Only the Holy Spirit can impart to us the burning love for God and others that Jesus exemplified on earth.  It is no longer a matter of "imitation" of Christ, but rather of doing what the Spirit puts in our hearts to do.  The first is a matter of personal discipline and will; the second is a passionate love that impels us forward.  Someone once asked Mother Teresa why she ministered so passionately to the wretched poor.  Her answer:  "I like doing my own thing." 
 
We may admire Jesus; we may respect Him and reverence Him, but we cannot love Him like this until we are "baptized" with the Holy Spirit and with fire.  And the love of God is indiscriminate -- it is poured out upon all who will, "worthy" or not.  On the day of Pentecost, 3000 were baptized into Jesus Christ by the Holy Spirit.  Confessions may have come later, but on that day, the fire touched all who heard the message.
 
I think the story of Jacob, whose name means "cheater, grabber, usurper" might illustrate the "normal" pattern of the Christian life.  Jacob leaves home, fleeing in fear of his brother's anger.  The first night, he dreams of a ladder ascending into heaven, realizes that "God is in this place," and he makes a covenant with God:  If God will be with me and will watch over me on this journey I am taking and will give me food to eat and clothes to wear so that I may return safely to my father's house, then Yahweh will be my God (Gen. 28).
 
During the ensuing years, we see Jacob's character being transformed by his trust in the God of his fathers.  Though his uncle tries to cheat him in every way possible, Jacob gradually learns that Yahweh is his source and his strength.  On the way back to his father's house, Jacob encounters the living God -- not just His angels --- and is filled with love of God and the brother he has wronged.  Now he is determined to make amends and to be reconciled with his brother.  One could say that his wrestling with God was a kind of "baptism" with the Holy Spirit.  His name is changed from "cheater, grabber" to "One who has prevailed with God and man"  -- Israel.
 
Our baptism is a covenant with God -- if you will go with me, and provide for me, and teach me your ways, then you will be my God.  But our God will not stop there; He will not stop until we have been transformed into His image and likeness, until we are reconciled with our enemies and complete in love for our brothers.

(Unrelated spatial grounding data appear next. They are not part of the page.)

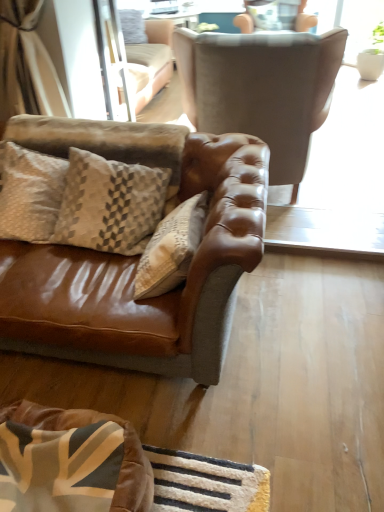 Question: Is velvet brown dog bed at lower left placed right next to suede brown armchair at upper center, marked as the second chair in a back-to-front arrangement?

Choices:
 (A) no
 (B) yes

Answer: (A)

Question: Is velvet brown dog bed at lower left thinner than suede brown armchair at upper center, the 1th chair from the bottom?

Choices:
 (A) no
 (B) yes

Answer: (B)

Question: Is velvet brown dog bed at lower left looking in the opposite direction of suede brown armchair at upper center, which appears as the second chair when viewed from the top?

Choices:
 (A) yes
 (B) no

Answer: (A)

Question: Is velvet brown dog bed at lower left at the right side of suede brown armchair at upper center, the 1th chair from the bottom?

Choices:
 (A) yes
 (B) no

Answer: (B)

Question: From the image's perspective, is velvet brown dog bed at lower left below suede brown armchair at upper center, arranged as the 1th chair when viewed from the front?

Choices:
 (A) no
 (B) yes

Answer: (B)

Question: Considering the relative sizes of velvet brown dog bed at lower left and suede brown armchair at upper center, arranged as the 1th chair when viewed from the front, in the image provided, is velvet brown dog bed at lower left smaller than suede brown armchair at upper center, arranged as the 1th chair when viewed from the front,?

Choices:
 (A) no
 (B) yes

Answer: (B)

Question: Could you tell me if clear glass screen door at upper center is facing suede brown armchair at upper center, arranged as the 1th chair when viewed from the front?

Choices:
 (A) yes
 (B) no

Answer: (A)

Question: Can you confirm if clear glass screen door at upper center is wider than suede brown armchair at upper center, which appears as the second chair when viewed from the top?

Choices:
 (A) no
 (B) yes

Answer: (A)

Question: Considering the relative sizes of clear glass screen door at upper center and suede brown armchair at upper center, arranged as the 1th chair when viewed from the front, in the image provided, is clear glass screen door at upper center thinner than suede brown armchair at upper center, arranged as the 1th chair when viewed from the front,?

Choices:
 (A) no
 (B) yes

Answer: (B)

Question: Is there a large distance between clear glass screen door at upper center and suede brown armchair at upper center, which appears as the second chair when viewed from the top?

Choices:
 (A) no
 (B) yes

Answer: (A)

Question: Is clear glass screen door at upper center at the left side of suede brown armchair at upper center, marked as the second chair in a back-to-front arrangement?

Choices:
 (A) yes
 (B) no

Answer: (A)

Question: Is clear glass screen door at upper center not inside suede brown armchair at upper center, which appears as the second chair when viewed from the top?

Choices:
 (A) yes
 (B) no

Answer: (A)

Question: Does beige textured pillow at left lie in front of suede-like beige armchair at upper center, acting as the 2th chair starting from the bottom?

Choices:
 (A) yes
 (B) no

Answer: (A) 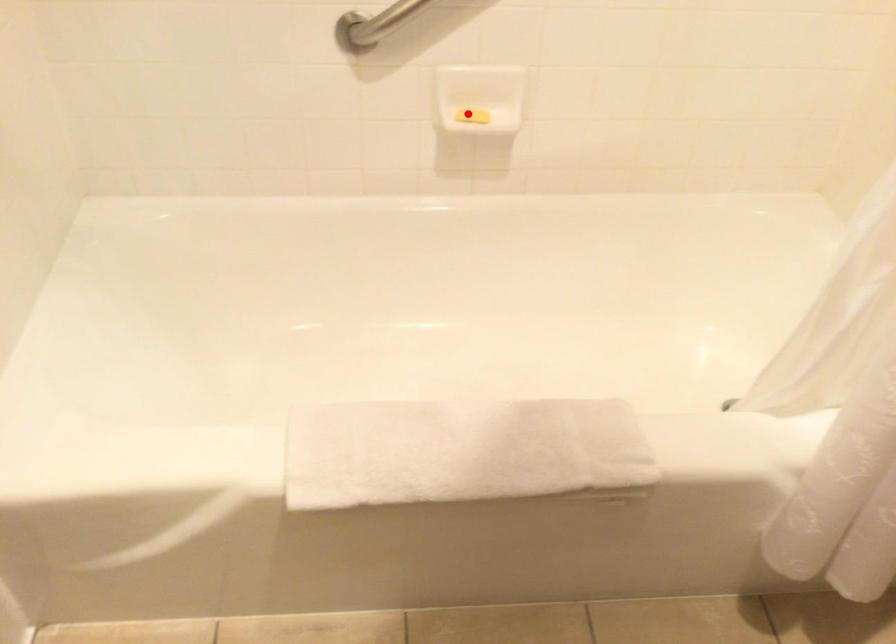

He will not stop until we are on fire with His love.  He will not stop until we look like His own Son, until we "are in fact, children of God," as St. John writes in his Gospel.
 
Our baptism is His promise to do all in us that is necessary to bring us to the Spirit that is in Christ Jesus and to the fire that burns away the dross of our "old man" -- the cheater, grabber, usurper that is our Jacob.